How have all the factors above been brought together to estimate a fair value?
  • The analysts have a consensus price target of $56.8 for Lazard based on their expectations of its future earnings growth, profit margins and other risk factors. However, there is a degree of disagreement amongst analysts, with the most bullish reporting a price target of $65.0, and the most bearish reporting a price target of just $47.0.
  • In order for you to agree with the analyst's consensus, you'd need to believe that by 2028, revenues will be $4.2 billion, earnings will come to $602.3 million, and it would be trading on a PE ratio of 13.1x, assuming you use a discount rate of 8.9%.
  • Given the current share price of $52.96, the analyst price target of $56.8 is 6.8% higher. The relatively low difference between the current share price and the analyst consensus price target indicates that they believe on average, the company is fairly priced.
  • We always encourage you to reach your own conclusions though. So sense check these analyst numbers against your own assumptions and expectations based on your understanding of the business and what you believe is probable.

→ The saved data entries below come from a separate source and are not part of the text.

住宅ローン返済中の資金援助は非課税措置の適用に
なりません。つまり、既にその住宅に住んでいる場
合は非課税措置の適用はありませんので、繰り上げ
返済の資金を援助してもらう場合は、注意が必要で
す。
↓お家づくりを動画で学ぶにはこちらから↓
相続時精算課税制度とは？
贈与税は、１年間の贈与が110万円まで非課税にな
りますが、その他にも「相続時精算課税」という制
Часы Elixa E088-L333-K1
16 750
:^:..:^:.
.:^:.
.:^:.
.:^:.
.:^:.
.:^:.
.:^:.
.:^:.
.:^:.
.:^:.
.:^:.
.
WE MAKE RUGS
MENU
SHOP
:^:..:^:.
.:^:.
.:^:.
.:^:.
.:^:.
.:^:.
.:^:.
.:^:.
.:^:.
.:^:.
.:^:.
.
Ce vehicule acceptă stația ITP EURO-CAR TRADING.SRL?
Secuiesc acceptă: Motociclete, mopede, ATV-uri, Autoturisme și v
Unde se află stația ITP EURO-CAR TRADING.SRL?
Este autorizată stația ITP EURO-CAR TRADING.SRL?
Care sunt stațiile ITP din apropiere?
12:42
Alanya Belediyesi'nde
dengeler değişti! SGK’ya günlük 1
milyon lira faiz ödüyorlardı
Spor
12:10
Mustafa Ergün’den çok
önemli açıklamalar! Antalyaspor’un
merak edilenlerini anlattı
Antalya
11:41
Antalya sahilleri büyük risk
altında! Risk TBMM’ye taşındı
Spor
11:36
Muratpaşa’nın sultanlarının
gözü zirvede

How well do narratives help inform your perspective?

Disclaimer

AnalystConsensusTarget is a tool utilizing a Large Language Model (LLM) that ingests data on consensus price targets, forecasted revenue and earnings figures, as well as the transcripts of earnings calls to produce qualitative analysis. The narratives produced by AnalystConsensusTarget are general in nature and are based solely on analyst data and publicly-available material published by the respective companies. These scenarios are not indicative of the company's future performance and are exploratory in nature. Simply Wall St has no position in the company(s) mentioned. Simply Wall St may provide the securities issuer or related entities with website advertising services for a fee, on an arm's length basis. These relationships have no impact on the way we conduct our business, the content we host, or how our content is served to users. The price targets and estimates used are consensus data, and do not constitute a recommendation to buy or sell any stock, and they do not take account of your objectives, or your financial situation. Note that AnalystConsensusTarget's analysis may not factor in the latest price-sensitive company announcements or qualitative material.